Przy postoju końskich taksówek stoi znak, że dalej to tylko koniem, rowerem albo pieszo. No postawili taki znak i co? Też mogę postawić znak, że dalej to tylko z Pendragon Tours :)

6 komentarzy:

  1. Jak już wspomniałem na FB, zdjęcie Tomasziego rządzi :) Jak z Mordoru czy innego Hobbita :) My wjeżdżaliśmy na przełęcz od strony najbardziej popularnej czyli z dołu do góry, później zawracanie na 3,4,5,6 razy i w dół :) Jest klimat, warto odwiedzić. 25e od głowy to niezła sumka się dorożkarzowi trafi jak jedzie 4 ludzi.

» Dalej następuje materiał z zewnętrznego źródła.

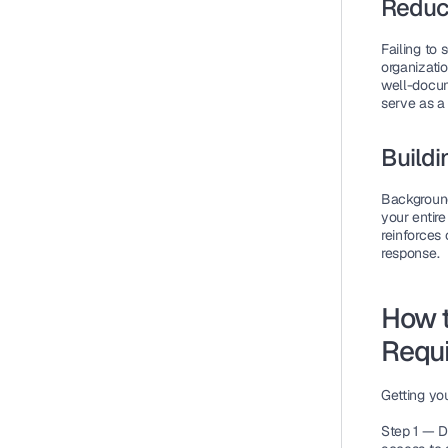
Reduc
Failing to
organizatio
well-docum
serve as a
Buildi
Background
your entire
reinforces
response.
How 
Requi
Getting yo
Step 1 — D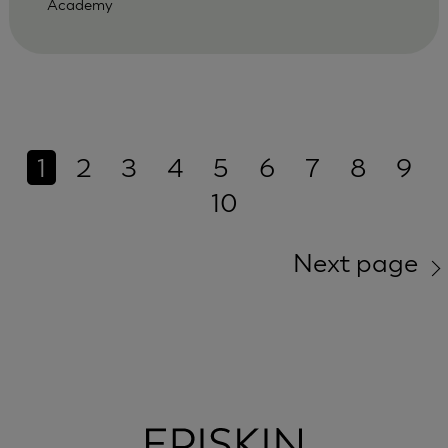
Academy
1
2
3
4
5
6
7
8
9
10
Next page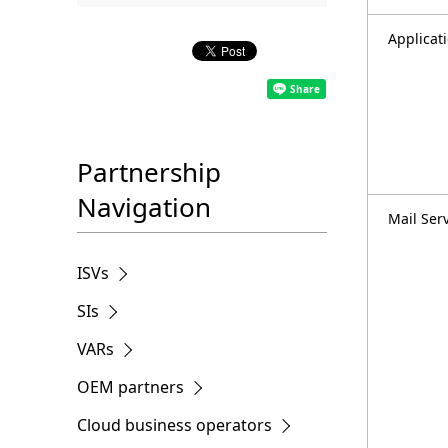
.
Applicat
Partnership
Navigation
Mail Ser
ISVs
SIs
VARs
OEM partners
Cloud business operators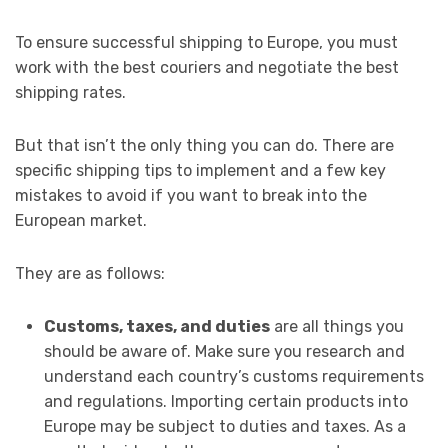
To ensure successful shipping to Europe, you must
work with the best couriers and negotiate the best
shipping rates.
But that isn’t the only thing you can do. There are
specific shipping tips to implement and a few key
mistakes to avoid if you want to break into the
European market.
They are as follows:
Customs, taxes, and duties
are all things you
should be aware of. Make sure you research and
understand each country’s customs requirements
and regulations. Importing certain products into
Europe may be subject to duties and taxes. As a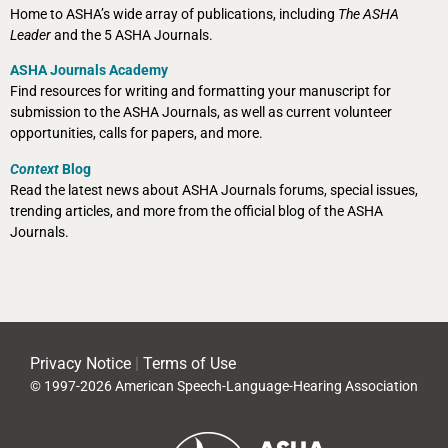
Home to ASHA’s wide array of publications, including
The ASHA
Leader
and the 5 ASHA Journals.
ASHA Journals Academy
Find resources for writing and formatting your manuscript for
submission to the ASHA Journals, as well as current volunteer
opportunities, calls for papers, and more.
Context
Blog
Read the latest news about ASHA Journals forums, special issues,
trending articles, and more from the official blog of the ASHA
Journals.
Privacy Notice
|
Terms of Use
© 1997-2026 American Speech-Language-Hearing Association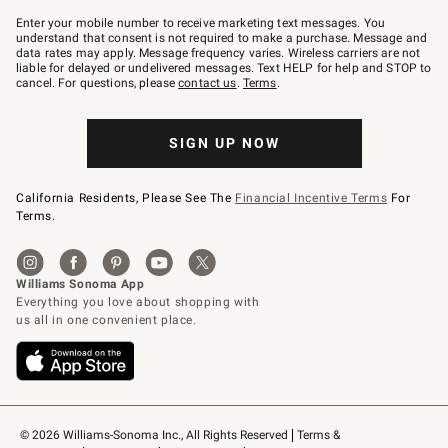
Join
–
Enter your mobile number to receive marketing text messages. You
text
understand that consent is not required to make a purchase. Message and
JOINWS
data rates may apply. Message frequency varies. Wireless carriers are not
to
liable for delayed or undelivered messages. Text HELP for help and STOP to
79094.
cancel. For questions, please
contact us
.
Terms
.
SIGN UP NOW
California Residents, Please See The
Financial Incentive Terms
For
Terms.
© 2026 Williams-Sonoma Inc., All Rights Reserved
Terms & 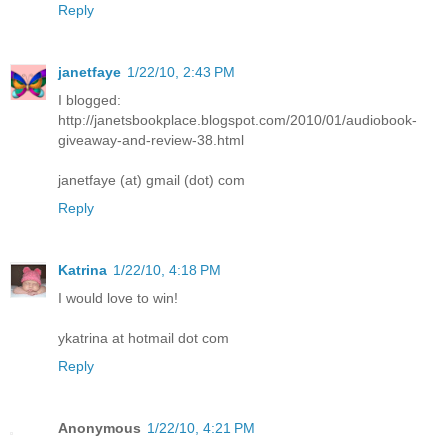
Reply
janetfaye
1/22/10, 2:43 PM
I blogged:
http://janetsbookplace.blogspot.com/2010/01/audiobook-
giveaway-and-review-38.html
janetfaye (at) gmail (dot) com
Reply
Katrina
1/22/10, 4:18 PM
I would love to win!
ykatrina at hotmail dot com
Reply
Anonymous
1/22/10, 4:21 PM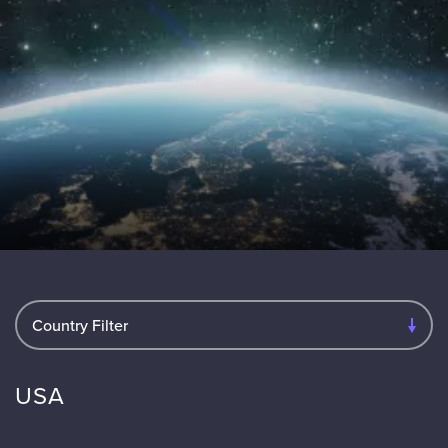
Country Filter
USA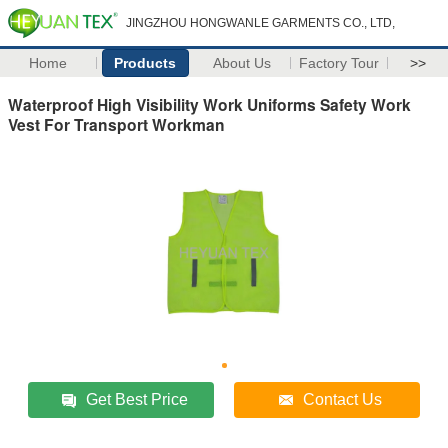
JINGZHOU HONGWANLE GARMENTS CO., LTD,
Home
Products
About Us
Factory Tour
>>
Waterproof High Visibility Work Uniforms Safety Work
Vest For Transport Workman
Get Best Price
Contact Us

Trochę drogawo i chyba się nigdy nie skuszę, jak dane mi będzie jeszcze tam pojechać. Pozdrawiam!

    OdpowiedzUsuń
    Odpowiedzi
    1. Jak sam przejechałeś to nie ma się co skuszać na dorożkę. Już lepiej rower.

      Usuń
  2. ...hej koniku, trzymaj się;-) Piotrze, kusisz tymi opowiesciami i zdjęciami...Znowu mnie tam ciagnie... jak magnes;-)Dzięki za życzenia;-)

    OdpowiedzUsuń
    Odpowiedzi
    1. Renata, wiesz gdzie mnie znaleźć. Ale naklejki na przedniej szybie mam ciągle te same :)))

      Usuń
  3. Wyprawa z humorem jaki lubię, a konie w dzisiejszych czasach powinniśmy podziwiać na pastwiskach,a nie przy takiej harówce. Myślę, że wycieczka rowerowa ta z górki oczywiście byłaby nie lada przeżyciem w tych zawijasach, jakich nawet na kursach tańca nie uczą.
    Za życzenia również dziękuję, niech spełniają!!!